Years later, Luz James, the rebellious daughter of an American military officer, is mourning the loss of her sister Codie, an Air Force enlistee who was killed in Afghanistan. Codie is so very angry at her mother for talking Codie into enlisting that she blames her for Codie’s death until soon after Luz discovers a letter written in Japanese that leads her to begin a quest to discover the roots of her family; for if she succeeds in this search, the “yuta” or seer will make contact with Codie and then Luz can ask her what direction the rest of her life should take. The journey she shares with Jake and sometimes her other druggie acquaintances is phenomenal for the secrets it reveals not only about her own family but also that of Tamiko and Hatsuko’s family. It’s a coming-of-age story of parallel lives that eventually will coalesce the two stories into an aspect of Okinawan history little known to most Western readers.

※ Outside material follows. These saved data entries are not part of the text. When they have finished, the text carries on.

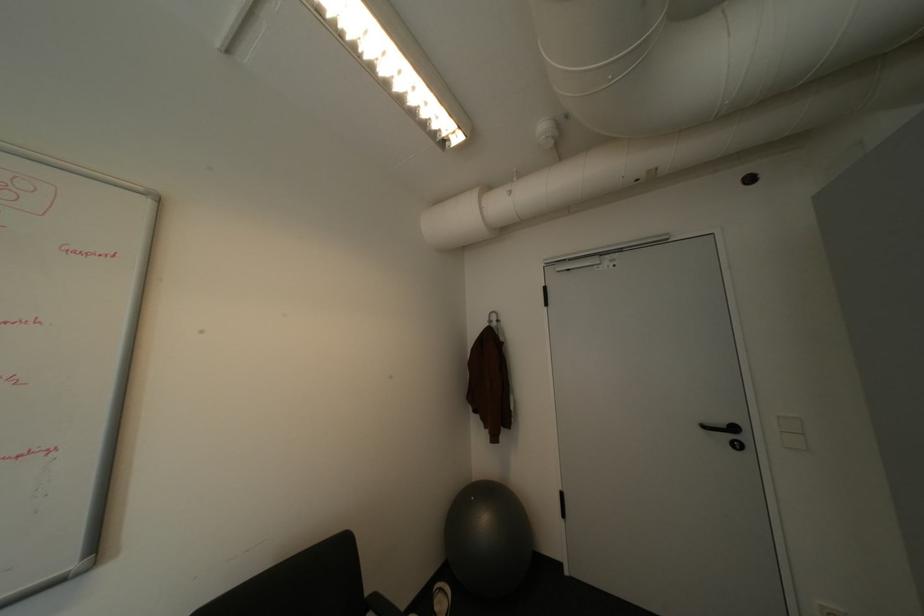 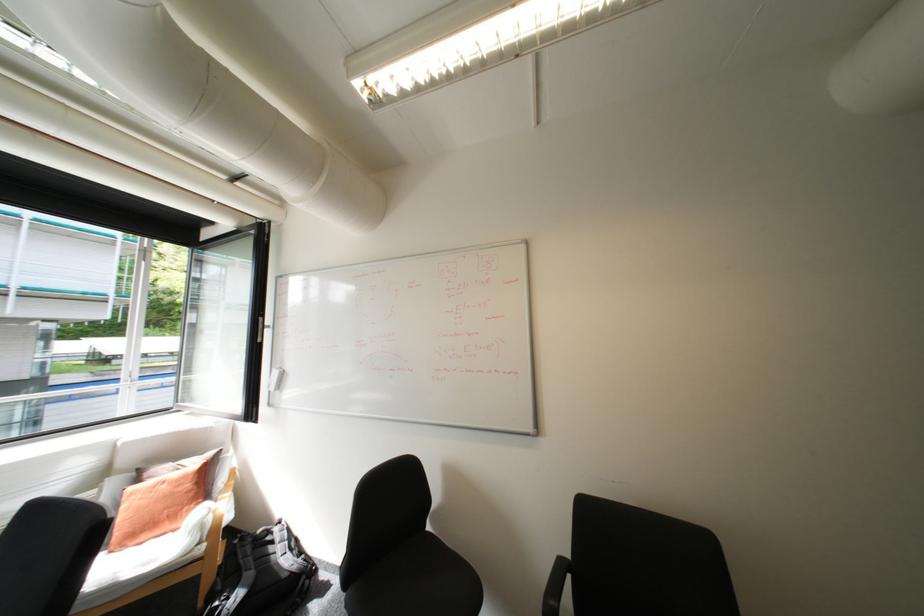 Question: The images are taken continuously from a first-person perspective. In which direction is your viewpoint rotating?

Choices:
 (A) Left
 (B) Right
 (C) Up
 (D) Down

Answer: (A) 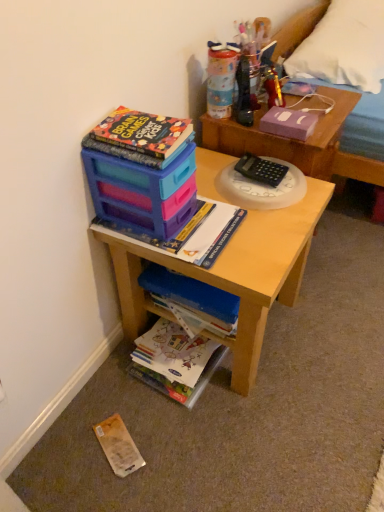 The image size is (384, 512). What are the coordinates of `free space above colored paper art at lower center, arranged as the 1th book when ordered from the bottom (from a real-world perspective)` in the screenshot? It's located at 168,344. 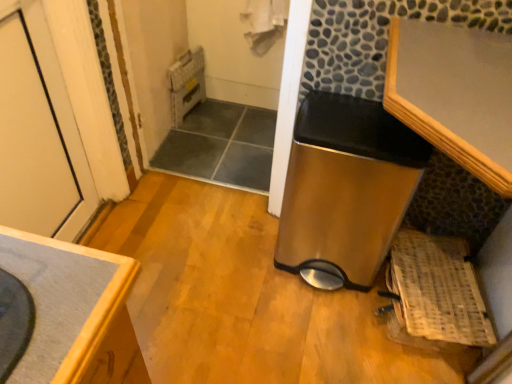 Identify the location of vacant area situated to the left side of stainless steel trash can at center, positioned as the 2th water heater in back-to-front order. This screenshot has height=384, width=512. (236, 256). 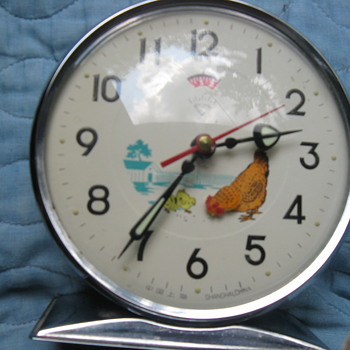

For Okinawa had its own proud history but gradually through poverty and ill fortune turned into the Okinawans being considered un-Japanese and therefore inferior to their Japanese neighbor. Americans are initially portrayed as having no history to respect and honor, an attitude that will alter dramatically because of the events depicted in this complex novel.
Above the East China Sea: A Novel is a phenomenal read, as layers and layers of truth and lies are revealed, like peeling an onion to reveal the potent and magnificent taste hidden inside. The devastation of Okinawa during the war, as well as the depth of service of American soldiers, who sacrifice more than their lives, is gradually exposed in an unforgettable, irresistible way that defies the imagination! Superb work of historical fiction!